### TASK BRIEF
Search the entries for the word "liter" and copy each line that has it.

-----

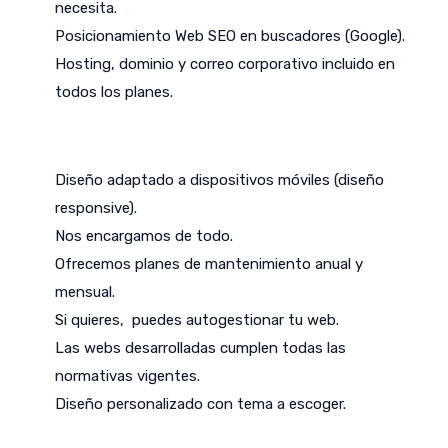
necesita.
Posicionamiento Web SEO en buscadores (Google).
Hosting, dominio y correo corporativo incluido en
todos los planes.
Diseño adaptado a dispositivos móviles (diseño
responsive).
Nos encargamos de todo.
Ofrecemos planes de mantenimiento anual y
mensual.
Si quieres, puedes autogestionar tu web.
Las webs desarrolladas cumplen todas las
normativas vigentes.
Diseño personalizado con tema a escoger.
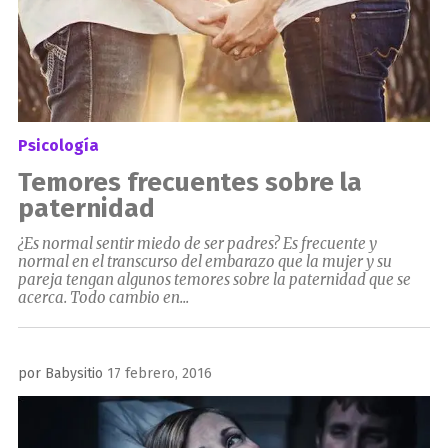
Psicología
Temores frecuentes sobre la
paternidad
¿Es normal sentir miedo de ser padres? Es frecuente y
normal en el transcurso del embarazo que la mujer y su
pareja tengan algunos temores sobre la paternidad que se
acerca. Todo cambio en...
Publicado
por
Babysitio
17 febrero, 2016
el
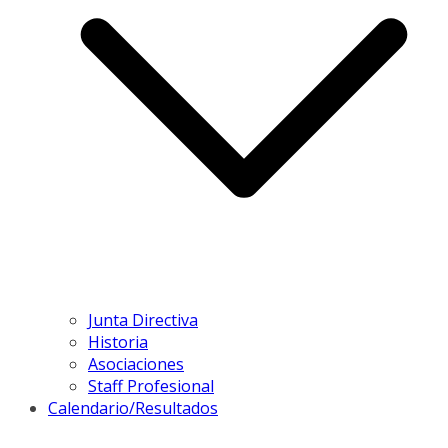
Junta Directiva
Historia
Asociaciones
Staff Profesional
Calendario/Resultados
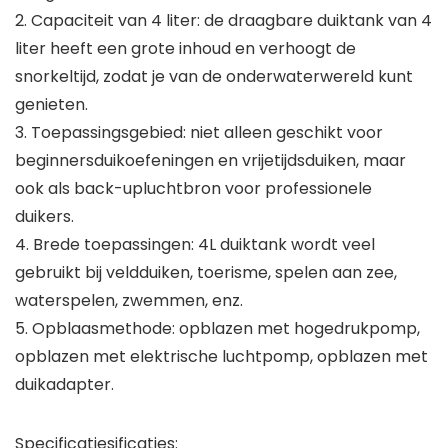
2. Capaciteit van 4 liter: de draagbare duiktank van 4
liter heeft een grote inhoud en verhoogt de
snorkeltijd, zodat je van de onderwaterwereld kunt
genieten.
3. Toepassingsgebied: niet alleen geschikt voor
beginnersduikoefeningen en vrijetijdsduiken, maar
ook als back-upluchtbron voor professionele
duikers.
4. Brede toepassingen: 4L duiktank wordt veel
gebruikt bij veldduiken, toerisme, spelen aan zee,
waterspelen, zwemmen, enz.
5. Opblaasmethode: opblazen met hogedrukpomp,
opblazen met elektrische luchtpomp, opblazen met
duikadapter.
Specificatiesificaties:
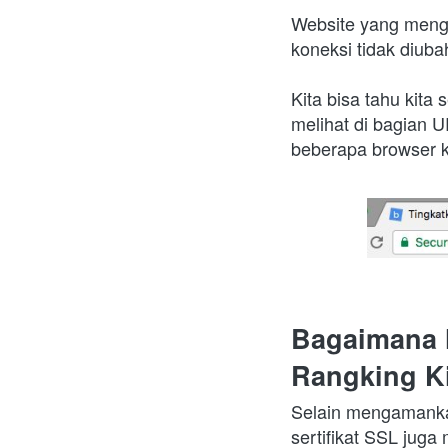
Website yang meng
koneksi tidak diuba
Kita bisa tahu kit
melihat di bagian U
beberapa browser k
Bagaimana 
Rangking Ki
Selain mengamankan
sertifikat SSL juga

-----

### ANSWER SECTION
2. Capaciteit van 4 liter: de draagbare duiktank van 4
liter heeft een grote inhoud en verhoogt de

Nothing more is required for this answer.